The story predictably attacked the usual suspects: direct payments and conservation programs. And while the reporter, William LaJeunesse, talked to someone from the American Farm Bureau Federation as well as a farmer from Illinois, the story didn’t exactly frame the discussion in a way that could lead a viewer to make up his or her own mind. After all, it was titled “Subsidies Bloat Agriculture Budget.”
The story quotes Steve Ellis from Taxpayers for Common Sense, whose argument originates from the typical misunderstanding of the programs. Mr. Ellis says, “We cannot afford to lavish these subsidies on corporate agribusiness.”
Mr. Ellis misleads when he calls farmers who receive support ‘corporate agribusiness.’ Technically, any farmer who sells more than $1,000 worth of products could be called ‘corporate agribusiness.’ But the more a farm produces, the more vulnerable it is to risk and wild income swings; it’s also more expensive to run. Therefore it is vital these larger farms remain stable. Viewers also weren’t told that payments are based on how much is produced—farmers aren’t receiving disproportional payments hand over fist. And in some years, based on crop yields, crop conditions and market prices, many farmers don’t receive any federal payments.
Mr. Ellis also falls back on the mischaracterization that farmers get paid not to farm. Viewers weren’t told that ‘getting paid not to farm’ is part of being enrolled in land conservation programs. These programs, which are subject to federal guidelines, help to: reduce soil erosion; restore wetlands and buffers; reduce carbon dioxide emissions; provide wildlife habitats and refuges; protect environmentally sensitive land; and safeguard ground water and surface water sources.
It’s important for taxpayers and the media to understand why this issue needs fair examination. Farmers and farm organizations are aware of—and greatly concerned about—the federal deficit. And they would prefer to rely on the marketplace for their income. But while U.S. farm income was expected to be up 24% in 2010, it was DOWN 38% in 2009. Those are the kinds of wild market swings that can put a farmer out of business.
And as Illinois farmer Steve Pitstick said in the FOX piece, “It is kind of a national security thing.” He’s absolutely right. It is vital to our nation that farmers stay in business from one year to the next.

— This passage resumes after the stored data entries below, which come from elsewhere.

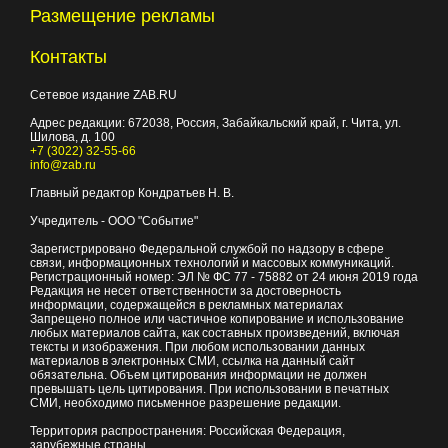
Размещение рекламы
Контакты
Сетевое издание ZAB.RU
Адрес редакции:
672038
, Россия, Забайкальский край, г.
Чита
,
ул.
Шилова, д. 100
+7 (3022) 32-55-66
info@zab.ru
Главный редактор Кондратьев Н. В.
Учредитель - ООО "Событие"
Зарегистрировано Федеральной службой по надзору в сфере
связи, информационных технологий и массовых коммуникаций.
Регистрационный номер: ЭЛ № ФС 77 - 75882 от 24 июня 2019 года
Редакция не несет ответственности за достоверность
информации, содержащейся в рекламных материалах
Запрещено полное или частичное копирование и использование
любых материалов сайта, как составных произведений, включая
тексты и изображения. При любом использовании данных
материалов в электронных СМИ, ссылка на данный сайт
обязательна. Объем цитирования информации не должен
превышать цель цитирования. При использовании в печатных
СМИ, необходимо письменное разрешение редакции.
Территория распространения: Российская Федерация,
зарубежные страны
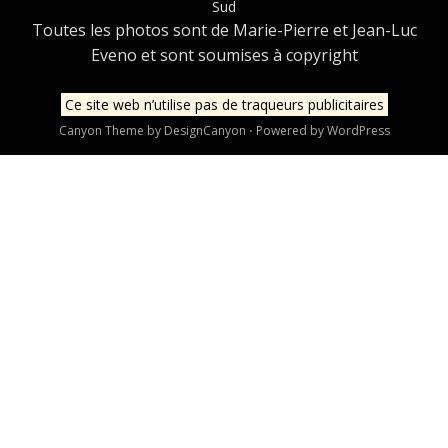
Sud
Toutes les photos sont de Marie-Pierre et Jean-Luc
Eveno et sont soumises à copyright
Ce site web n’utilise pas de traqueurs publicitaires
Canyon Theme by
DesignCanyon
⋅
Powered by
WordPress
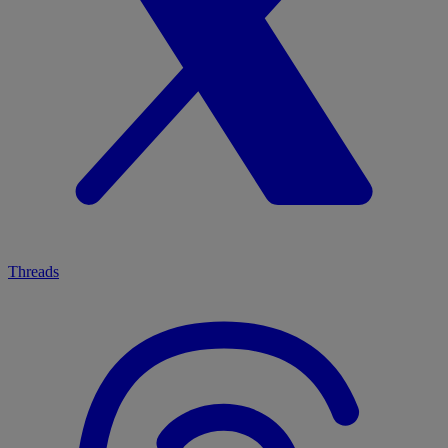
Threads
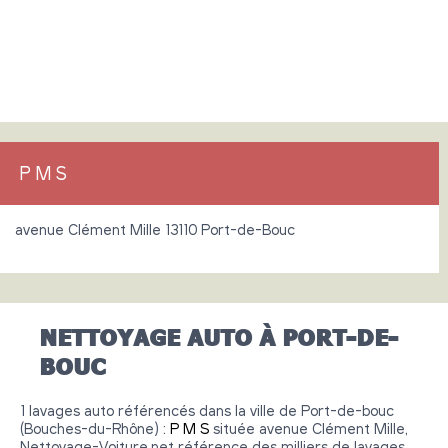
P M S
avenue Clément Mille 13110 Port-de-Bouc
NETTOYAGE AUTO À PORT-DE-
BOUC
1 lavages auto référencés dans la ville de Port-de-bouc
(Bouches-du-Rhône) :
P M S
située avenue Clément Mille,
Nettoyage-Voiture.net référence des milliers de lavages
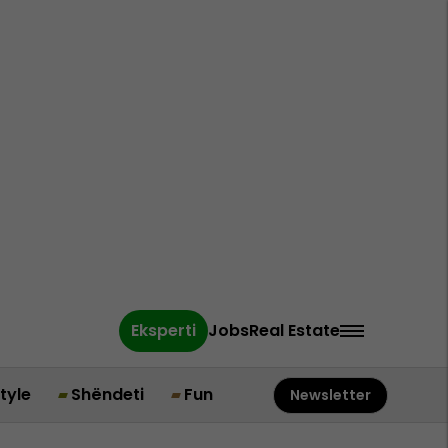
Eksperti
Jobs
Real Estate
style
Shëndeti
Fun
Newsletter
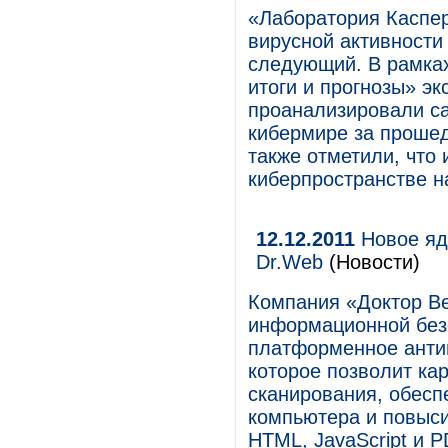
«Лаборатория Каспер
вирусной активности 
следующий. В рамка
итоги и прогнозы» э
проанализировали с
кибермире за проше
также отметили, что 
киберпространстве н
12.12.2011
Новое яд
Dr.Web
(Новости)
Компания «Доктор Ве
информационной без
платформенное антив
которое позволит ка
сканирования, обесп
компьютера и повыси
HTML, JavaScript и P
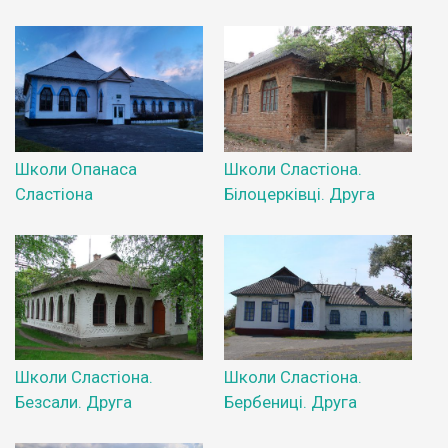
Школи Опанаса
Школи Сластіона.
Сластіона
Білоцерківці. Друга
Школи Сластіона.
Школи Сластіона.
Безсали. Друга
Бербениці. Друга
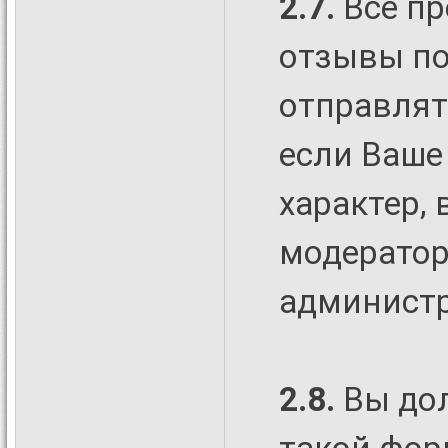
2.7.
Все пр
отзывы по
отправлят
если Ваше
характер,
модератор
администр
2.8.
Вы до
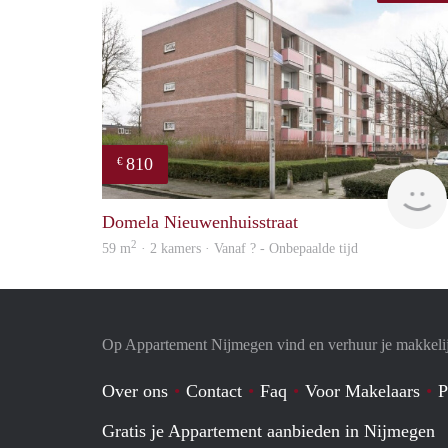
810
€
Domela Nieuwenhuisstraat
2
59 m
· 2 kamers · Vanaf ? - Onbepaalde tijd
Op Appartement Nijmegen vind en verhuur je makkeli
Over ons
Contact
Faq
Voor Makelaars
P
Gratis je Appartement aanbieden in Nijmegen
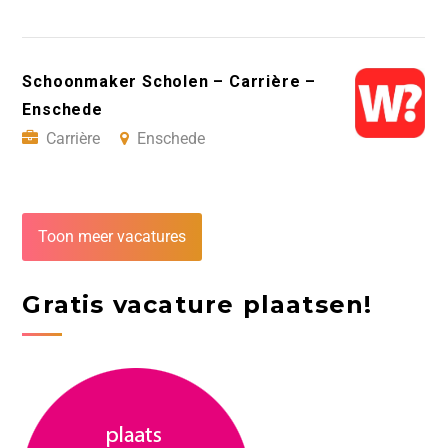
Schoonmaker Scholen – Carrière –
Enschede
Carrière
Enschede
Toon meer vacatures
Gratis vacature plaatsen!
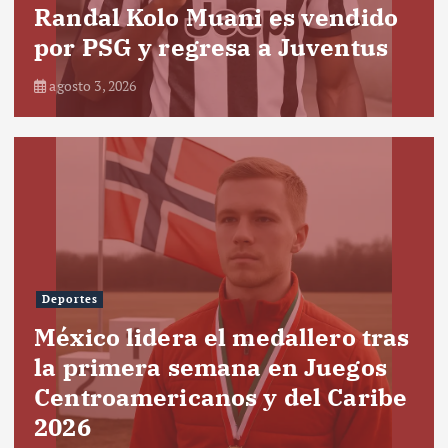
Randal Kolo Muani es vendido
por PSG y regresa a Juventus
agosto 3, 2026
Deportes
México lidera el medallero tras
la primera semana en Juegos
Centroamericanos y del Caribe
2026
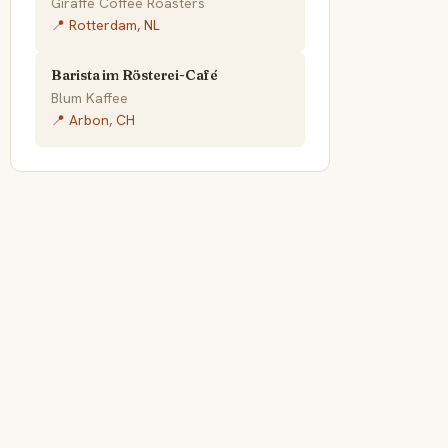
Giraffe Coffee Roasters
📍 Rotterdam, NL
Barista im Rösterei-Café
Blum Kaffee
📍 Arbon, CH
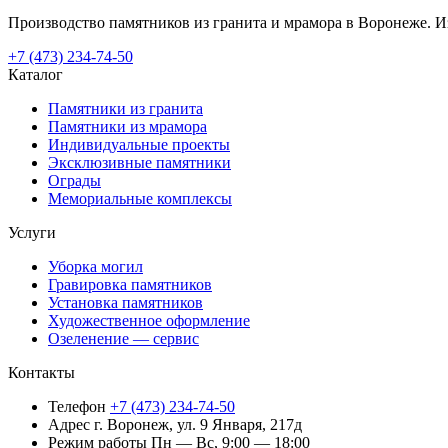
Производство памятников из гранита и мрамора в Воронеже. Из
+7 (473) 234-74-50
Каталог
Памятники из гранита
Памятники из мрамора
Индивидуальные проекты
Эксклюзивные памятники
Ограды
Мемориальные комплексы
Услуги
Уборка могил
Гравировка памятников
Установка памятников
Художественное оформление
Озеленение — сервис
Контакты
Телефон
+7 (473) 234-74-50
Адрес
г. Воронеж, ул. 9 Января, 217д
Режим работы
Пн — Вс, 9:00 — 18:00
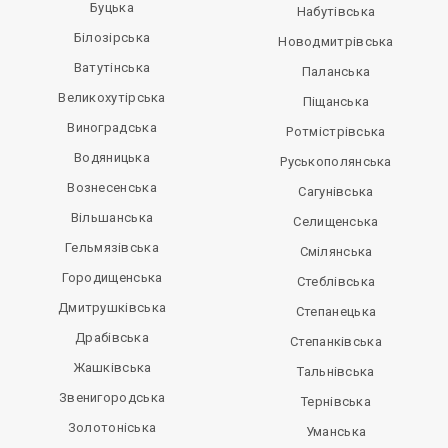
Буцька
Набутівська
Білозірська
Новодмитрівська
Ватутінська
Паланська
Великохутірська
Піщанська
Виноградська
Ротмістрівська
Водяницька
Руськополянська
Вознесенська
Сагунівська
Вільшанська
Селищенська
Гельмязівська
Смілянська
Городищенська
Стеблівська
Дмитрушківська
Степанецька
Драбівська
Степанківська
Жашківська
Тальнівська
Звенигородська
Тернівська
Золотоніська
Уманська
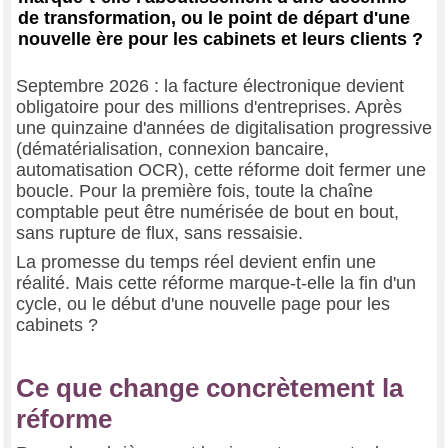
de transformation, ou le point de départ d'une
nouvelle ère pour les cabinets et leurs clients ?
Septembre 2026 : la facture électronique devient
obligatoire pour des millions d'entreprises. Après
une quinzaine d'années de digitalisation progressive
(dématérialisation, connexion bancaire,
automatisation OCR), cette réforme doit fermer une
boucle. Pour la première fois, toute la chaîne
comptable peut être numérisée de bout en bout,
sans rupture de flux, sans ressaisie.
La promesse du temps réel devient enfin une
réalité. Mais cette réforme marque-t-elle la fin d'un
cycle, ou le début d'une nouvelle page pour les
cabinets ?
Ce que change concrètement la
réforme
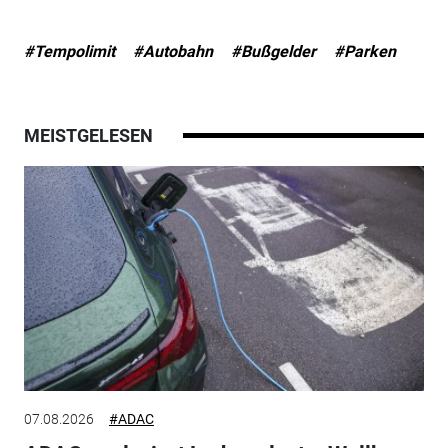
#Tempolimit
#Autobahn
#Bußgelder
#Parken
MEISTGELESEN
07.08.2026
#ADAC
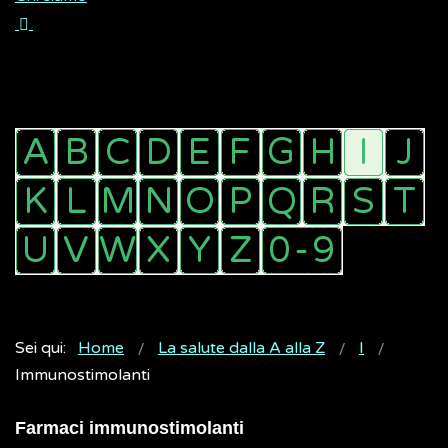
Sei qui:
Home
La salute dalla A alla Z
I
Immunostimolanti
Farmaci immunostimolanti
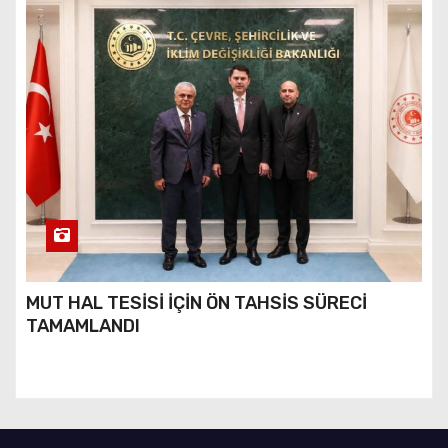
MUT HAL TESİSİ İÇİN ÖN TAHSİS SÜRECİ
TAMAMLANDI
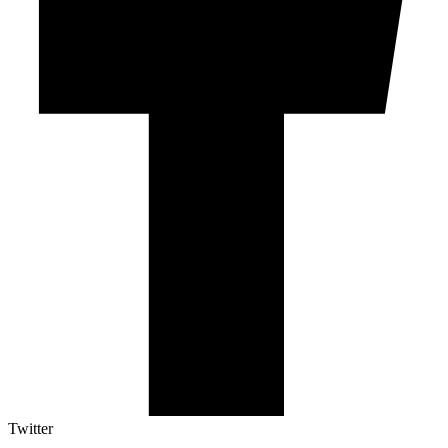
Twitter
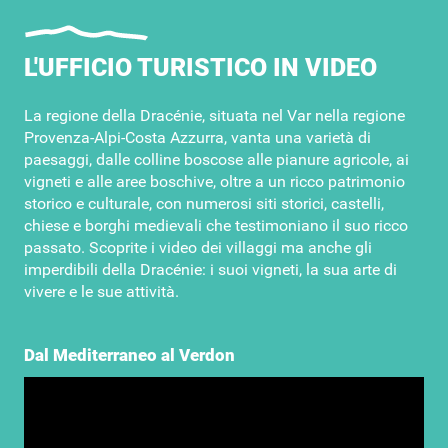
L'UFFICIO TURISTICO IN VIDEO
La regione della Dracénie, situata nel Var nella regione
Provenza-Alpi-Costa Azzurra, vanta una varietà di
paesaggi, dalle colline boscose alle pianure agricole, ai
vigneti e alle aree boschive, oltre a un ricco patrimonio
storico e culturale, con numerosi siti storici, castelli,
chiese e borghi medievali che testimoniano il suo ricco
passato. Scoprite i video dei villaggi ma anche gli
imperdibili della Dracénie: i suoi vigneti, la sua arte di
vivere e le sue attività.
Dal Mediterraneo al Verdon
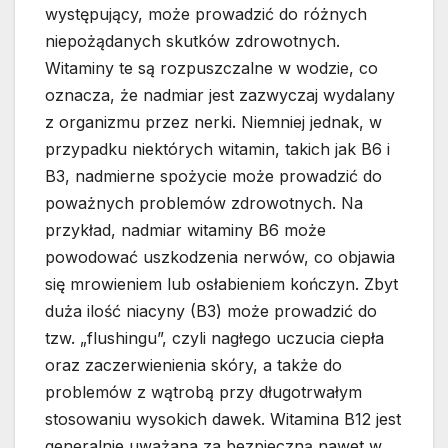
występujący, może prowadzić do różnych
niepożądanych skutków zdrowotnych.
Witaminy te są rozpuszczalne w wodzie, co
oznacza, że nadmiar jest zazwyczaj wydalany
z organizmu przez nerki. Niemniej jednak, w
przypadku niektórych witamin, takich jak B6 i
B3, nadmierne spożycie może prowadzić do
poważnych problemów zdrowotnych. Na
przykład, nadmiar witaminy B6 może
powodować uszkodzenia nerwów, co objawia
się mrowieniem lub osłabieniem kończyn. Zbyt
duża ilość niacyny (B3) może prowadzić do
tzw. „flushingu”, czyli nagłego uczucia ciepła
oraz zaczerwienienia skóry, a także do
problemów z wątrobą przy długotrwałym
stosowaniu wysokich dawek. Witamina B12 jest
generalnie uważana za bezpieczną nawet w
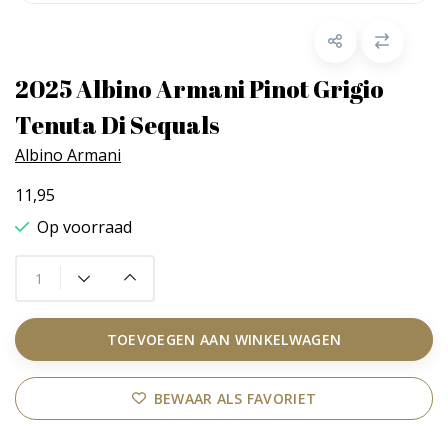
2025 Albino Armani Pinot Grigio
Tenuta Di Sequals
Albino Armani
11,95
Op voorraad
TOEVOEGEN AAN WINKELWAGEN
BEWAAR ALS FAVORIET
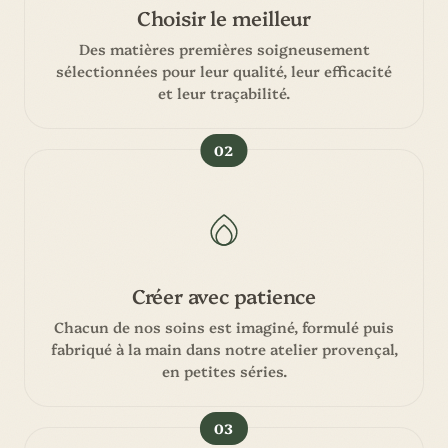
Choisir le meilleur
Des matières premières soigneusement
sélectionnées pour leur qualité, leur efficacité
et leur traçabilité.
02
Créer avec patience
Chacun de nos soins est imaginé, formulé puis
fabriqué à la main dans notre atelier provençal,
en petites séries.
03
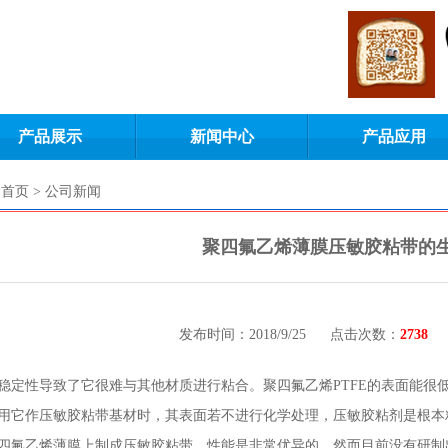
产品展示
新闻中心
产品应用
首页 > 公司新闻
聚四氟乙烯薄膜压敏胶粘带的
发布时间：2018/9/25
点击次数：
2738
稳定性导致了它很难与其他材质进行粘合。聚四氟乙烯PTFE的表面能很低，临
用它作压敏胶粘带基材时，其表面若不进行化学处理，压敏胶粘剂是根本
四氟乙烯薄膜上制成压敏胶粘带，性能是非常优异的。然而目前没有研制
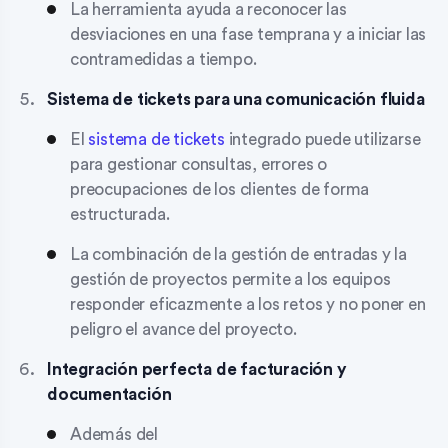
La herramienta ayuda a reconocer las
desviaciones en una fase temprana y a iniciar las
contramedidas a tiempo.
Sistema de tickets para una comunicación fluida
El
sistema de tickets
integrado puede utilizarse
para gestionar consultas, errores o
preocupaciones de los clientes de forma
estructurada.
La combinación de la gestión de entradas y la
gestión de proyectos permite a los equipos
responder eficazmente a los retos y no poner en
peligro el avance del proyecto.
Integración perfecta de facturación y
documentación
Además del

History shows a hungry nation—or a nation dependent on others for food—is a vulnerable and unstable nation.
One last bit of information with regard to the title of the story—“Subsidies Bloat Agriculture Budget.” Ag programs are expected to make up only 2% of total federal spending over the next ten years. 75% of total farm bill spending will go to nutritional programs—programs that have literally helped put food on people’s tables during these tough economic times. 9% of farm bill spending will go to crop insurance; 7% to conservation, and 7% to “subsidies.” In other words, a miniscule .14% of all federal expenditures go to farm program payments. (Said another way, just over one tenth of one percent of the entire federal budget.)
Including ALL of that information would have been fair and balanced.